(Data items)
++++

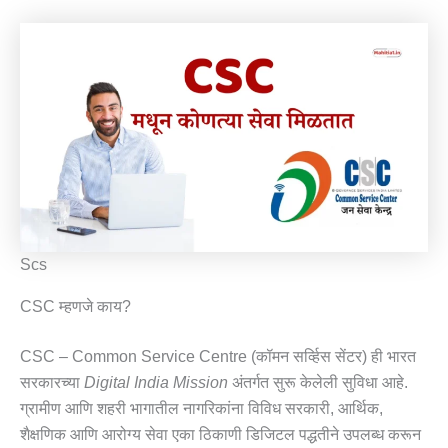
Scs
CSC म्हणजे काय?
CSC – Common Service Centre (कॉमन सर्व्हिस सेंटर) ही भारत
सरकारच्या
Digital India Mission
अंतर्गत सुरू केलेली सुविधा आहे.
ग्रामीण आणि शहरी भागातील नागरिकांना विविध सरकारी, आर्थिक,
शैक्षणिक आणि आरोग्य सेवा एका ठिकाणी डिजिटल पद्धतीने उपलब्ध करून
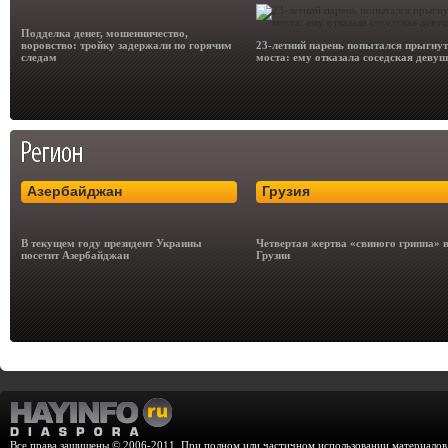
Подделка денег, мошенничество,
воровство: тройку задержали по горячим
23-летний парень попытался прыгнут
следам
моста: ему отказала соседская деву
Азербайджан
Грузия
В текущем году президент Украины
Четвертая жертва «свиного гриппа» 
посетит Азербайджан
Грузии
Все права защищены © 2006-2011. При полном или частичном использовании материалов с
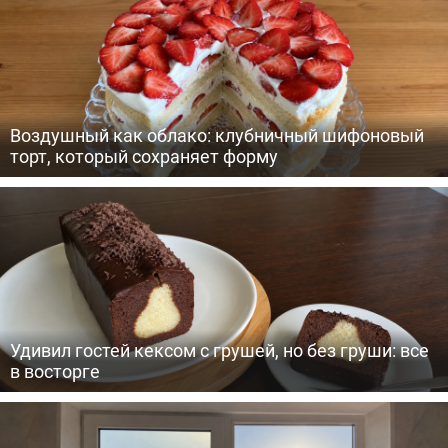
Воздушный как облако: клубничный шифоновый
торт, который сохраняет форму
Удивил гостей кексом с грушей, но без груши: все
в восторге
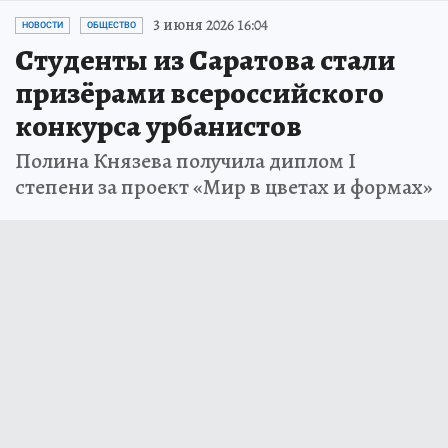
3 июня 2026 16:04
НОВОСТИ
ОБЩЕСТВО
Студенты из Саратова стали
призёрами всероссийского
конкурса урбанистов
Полина Князева получила диплом I
степени за проект «Мир в цветах и формах»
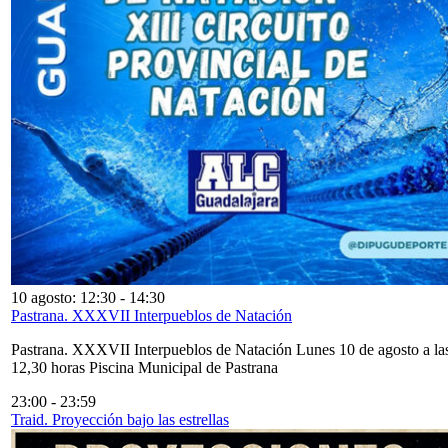
10 agosto: 12:30
-
14:30
Pastrana. XXXVII Interpueblos de Natación
Pastrana. XXXVII Interpueblos de Natación Lunes 10 de agosto a la
12,30 horas Piscina Municipal de Pastrana
23:00
-
23:59
Traid. Proyección bajo las estrellas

++++

» Prompt: Would you set down the records above once more, exactly, with the pictures removed?

» Problem solution:
Scs
CSC म्हणजे काय?
CSC – Common Service Centre (कॉमन सर्व्हिस सेंटर) ही भारत
सरकारच्या
Digital India Mission
अंतर्गत सुरू केलेली सुविधा आहे.
ग्रामीण आणि शहरी भागातील नागरिकांना विविध सरकारी, आर्थिक,
शैक्षणिक आणि आरोग्य सेवा एका ठिकाणी डिजिटल पद्धतीने उपलब्ध करून
Подделка денег, мошенничество,
воровство: тройку задержали по горячим
23-летний парень попытался прыгнут
следам
моста: ему отказала соседская деву
Азербайджан
Грузия
В текущем году президент Украины
Четвертая жертва «свиного гриппа» 
посетит Азербайджан
Грузии
Все права защищены © 2006-2011. При полном или частичном использовании материалов с
Воздушный как облако: клубничный шифоновый
торт, который сохраняет форму
Удивил гостей кексом с грушей, но без груши: все
в восторге
3 июня 2026 16:04
НОВОСТИ
ОБЩЕСТВО
Студенты из Саратова стали
призёрами всероссийского
конкурса урбанистов
Полина Князева получила диплом I
степени за проект «Мир в цветах и формах»
10 agosto: 12:30
-
14:30
Pastrana. XXXVII Interpueblos de Natación
Pastrana. XXXVII Interpueblos de Natación Lunes 10 de agosto a la
12,30 horas Piscina Municipal de Pastrana
23:00
-
23:59
Traid. Proyección bajo las estrellas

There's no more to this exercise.